Los grandes medios italianos y europeos han tratado de rebajar el alcance de esta escalofriante jornada electoral retorciendo el lenguaje y tirando de eufemismos. Algunos definen la unión de Meloni con la xenófoba Liga del Norte y el machismo-putinismo de Berlusconi como “el bloque de centro derecha”, “la coalición de las derechas” o la “alianza conservadora”, mientras otros, estirando el chicle por el qué dirán, hablan de “triunfo de la ultraderecha”.
En realidad, estamos ante una victoria arrasadora, en la tercera economía de la Unión Europea, de una coalición liderada por una formación de inspiración fascista –tanto, que mantiene la llama de la tumba de Mussolini en su logo.
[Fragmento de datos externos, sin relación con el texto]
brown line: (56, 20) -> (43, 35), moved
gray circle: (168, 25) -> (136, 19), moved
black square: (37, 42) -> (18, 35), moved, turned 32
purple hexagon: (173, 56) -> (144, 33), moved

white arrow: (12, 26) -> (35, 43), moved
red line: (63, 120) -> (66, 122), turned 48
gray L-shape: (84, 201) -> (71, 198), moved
No es solo la ultraderecha: es el fascismo eterno teorizado por Umberto Eco que regresa al poder, disfrazado con otros ropajes y apariencias. Mujer, joven, de barrio humilde y aliada de la internacional posfascista (estadounidense, polaca, húngara, francesa, española). Y por supuesto, apoyada sin rubor por los antaño antifascistas medios y partidos democristianos o conservadores.
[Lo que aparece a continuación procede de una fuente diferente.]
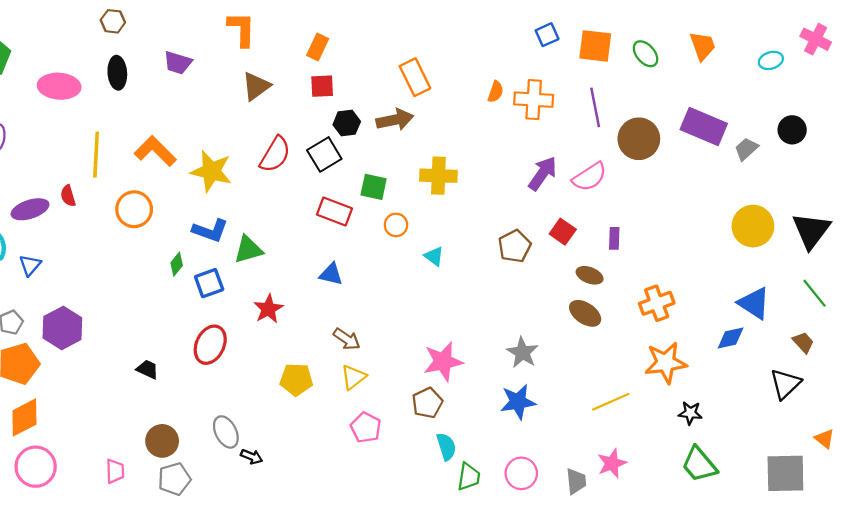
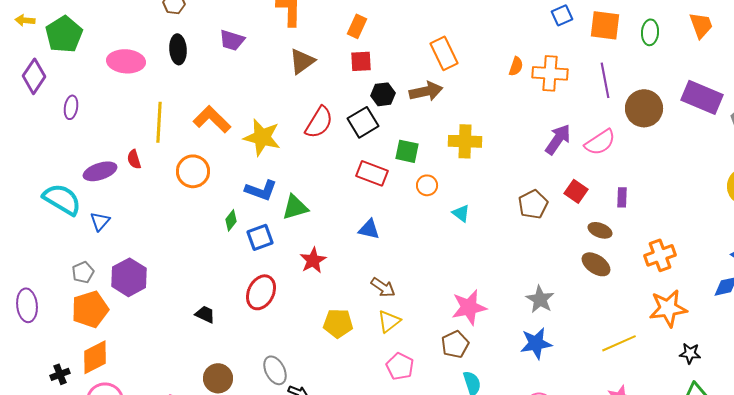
green ellipse: (646, 54) -> (650, 32), turned 45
La indiscutible victoria de Meloni, que pasa del 4,4 por ciento de los votos en 2018 al 26,2 por ciento en 2022, supone por tanto la definitiva normalización de los partidos neofascistas en el corazón de Europa. Ya no se trata de la lejana Hungría o de la ultracatólica Polonia. Italia es un país fundador de la Unión Europea, y el triunfo de Fratelli d’Italia es, en su sentido más profundo, un fracaso estrepitoso del proyecto europeo y un retroceso muy serio en su vieja promesa de democracias avanzadas, derechos humanos para todxs, cultura e inclusión social. Esta premisa fundacional fue abortada en parte por la nefasta gestión alemana de la crisis de 2008, que decidió castigar a la ciudadanía por los desmanes del sector financiero y humillar a Syriza en Grecia, abonando así la expansión de las extremas derechas en todo el continente. De aquellos polvos, estos lodos.
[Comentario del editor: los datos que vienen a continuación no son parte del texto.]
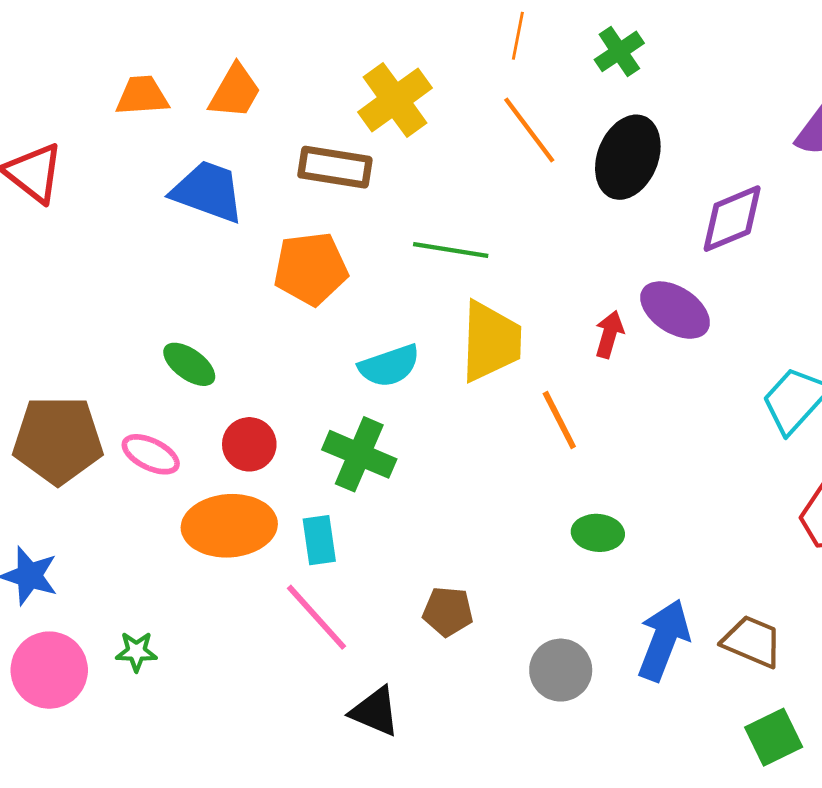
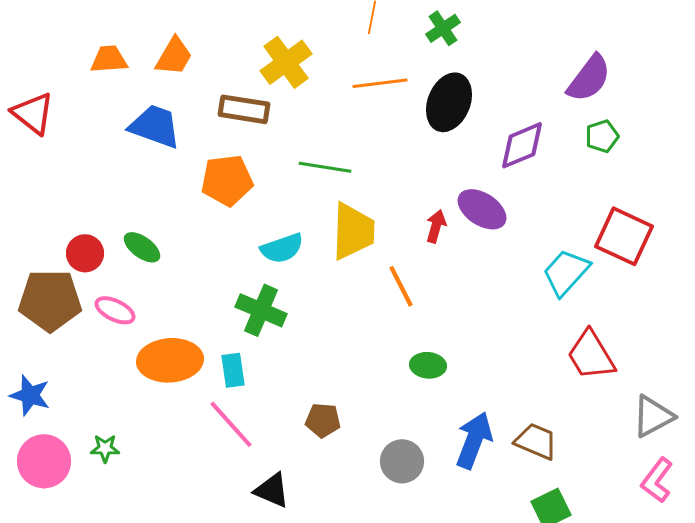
orange line: (529, 130) -> (380, 83), turned -60
red circle: (249, 444) -> (85, 253), moved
La abstención, del 36 por ciento, la más alta desde que Italia dejó atrás la Guerra Mundial con su Constitución antifascista, nos recuerda además que el neofascismo, como ya pasó con el fascismo hace un siglo, siempre se beneficia de tres factores muy relacionados entre sí: el blanqueamiento de su ideario antidemocrático por parte de los grandes medios y sus dueños; el hartazgo y la desafección de un electorado que solo se siente llamado a participar en la cosa pública eligiendo una papeleta cada cuatro años; y el abandono por parte de la socialdemocracia de las políticas redistributivas y de su antigua vocación de justicia social para abrazar sin ambages el dogma del capitalismo sádico.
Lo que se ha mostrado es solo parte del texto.